ESPN has its 30 For 30 documentary series. Now one Michigan group is hoping to start a 30 by 30 campaign.
Clean Energy, Healthy Michigan (CEHM) has started collecting signatures to put a statutory ballot on the ballot in November that would require utilities in the state to produce 30% of their electricity from renewable resources by 2030.
The initiative, which will be examined by the Board of State Canvassers later today, would direct the legislature to extend the state’s renewable energy standard (RES) from its current 15% by 2021.
According to the proposed legislative language published on the CEHM website is designed to raise the RES by 3% every two years starting in 2022, meaning the RES would go to 18% in 2022, 21% in 2024 and so on until it reached the full rate in 2030.
To get on the November ballot, CEHM must collect at least valid 252,523 within six months of the ballot language being approved. If the canvassing board approves the language today, the group will need to get the signatures by August 12.
In 2012, a similar constitutional amendment – it would have raised the RES to 25% by 2025 – was handily defeated 62% to 38% after a concerted efforts by the state’s utilities to oppose it. Reports say that while clean-energy advocates spent $14 million trying to pass the 2012 version, while the utilities spent nearly double that amount.
Michigan’s current 15%-by-2022 RES was signed into law by Governor Rick Snyder in 2016, and an earlier version of the RES was adopted in 2015 under former Governor Jennifer Granholm and was set at 10% by 2015.

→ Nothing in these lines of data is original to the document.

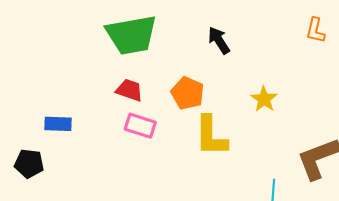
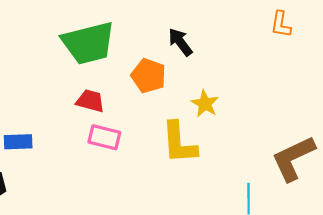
orange pentagon: (188, 93) -> (149, 76), moved
yellow star: (264, 99) -> (205, 104), moved

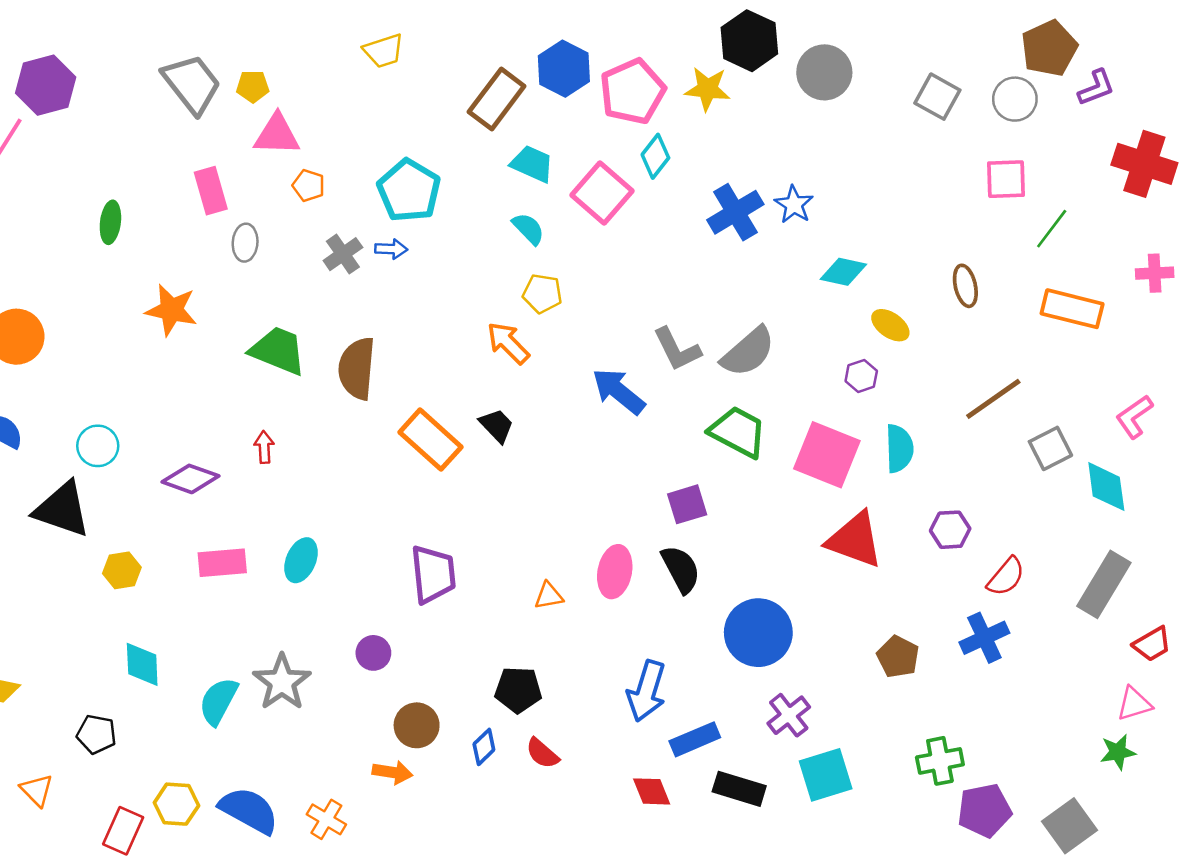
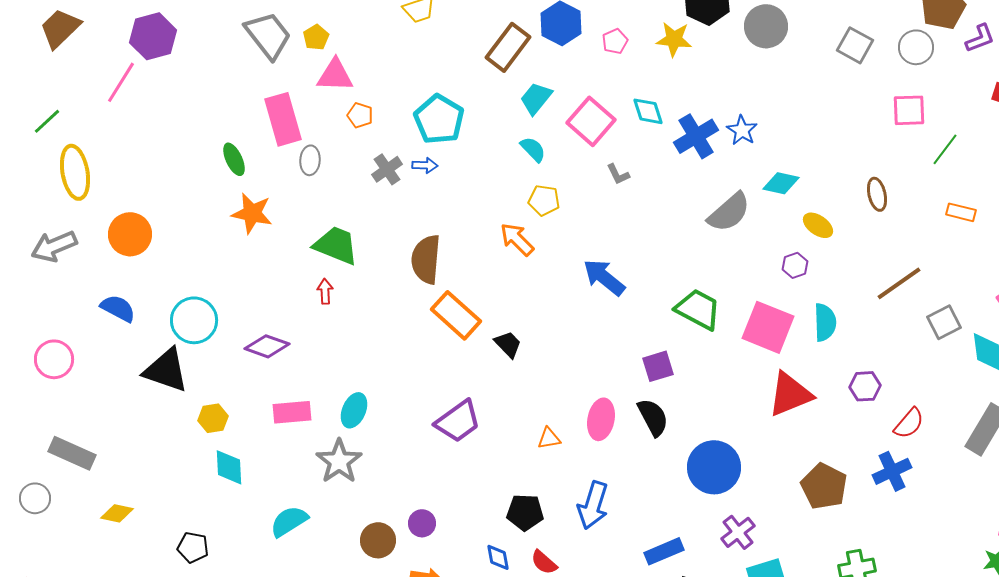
yellow pentagon: (253, 86) -> (316, 37), turned -30
pink pentagon: (633, 91) -> (615, 41), size x0.5
cyan diamond: (655, 156) -> (648, 111), moved, turned -56
cyan trapezoid: (532, 164) -> (536, 98), turned -75
pink rectangle: (211, 191) -> (283, 119), size x1.4
green ellipse: (110, 222) -> (234, 159), moved, turned -32
orange rectangle: (1072, 309) -> (961, 212), size x0.6
gray L-shape: (677, 349) -> (618, 174), moved, size x0.6
gray semicircle: (748, 352) -> (729, 212), moved
brown semicircle: (357, 368) -> (426, 259), moved
black trapezoid: (497, 426) -> (508, 344), moved
cyan circle: (98, 446) -> (194, 320), size x1.4
red arrow: (264, 447) -> (325, 291), moved
red triangle: (855, 540) -> (790, 394), turned -42
purple trapezoid: (433, 574) -> (458, 421), turned 60
purple circle: (373, 653) -> (422, 523), moved
brown pentagon: (898, 657) -> (824, 486), size x1.4
cyan diamond: (142, 664) -> (229, 467), moved
gray star: (282, 682) -> (339, 461), moved
blue arrow: (647, 691) -> (593, 505), moved
cyan semicircle: (218, 701) -> (289, 521), turned 30
brown circle: (417, 725) -> (378, 540), moved
blue diamond: (484, 747) -> (498, 557), turned -56

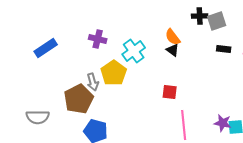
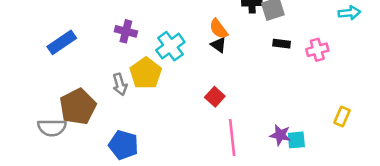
red square: (170, 92) -> (215, 97), turned 35
brown pentagon: (79, 99) -> (78, 107), moved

It is notable that if passed 30% would be the highest portion of renewable energy that any Midwestern state has aimed for (with the exception of Minnesota’s requirement for Xcel Energy but not other utilities), such a timeline is not ambitious compared to the 50% by 2030 mandates set in California and New York, let alone the much more aggressive policies in Vermont and Hawaii. Furthermore the policy would not actually increase the speed of the current RPS, only extend it after it expires.
The statutory ballot initiative comes amid significant upheaval in the Michigan solar industry. The state’s Public Service Commission (PSC) is considering changing net metering laws to make compensation a flat rate 5 cents below the retail electricity rate, and full recommendations will be released on April 20. Currently, solar customers are compensated for excess electricity at full retail rates, so the proposed changes would significantly change the economic case for installing solar for many homeowners and businesses.
Renewable energy advocates have also raised objections to Detroit-area utility DTE Energy’s plan to build an enormous natural gas plant without considering renewable alternatives, which they say would save ratepayers far more money. Advocates say DTE cherrypicked the evidence it used in its report arguing for the gas plant.
Finally, solar developer Cypress Creek Renewables has challenged Consumers Energy, another utility, about accusations Consumers has tried to circumvent the Public Utilities Regulatory Power Act of 1978 (PURPA).
Congress passed PURPA at the height of the 1978-1979 oil crisis, when Western nations like the United States tried to wean themselves off fossil fuels to counter a move by the Organization of the Petroleum Exporting Countries (OPEC) to raise oil prices significantly
Under PURPA, utilities are legally required to buy power from independent power producers (IPP) if it is below their cost of generation from other sources, also known as “avoided costs”.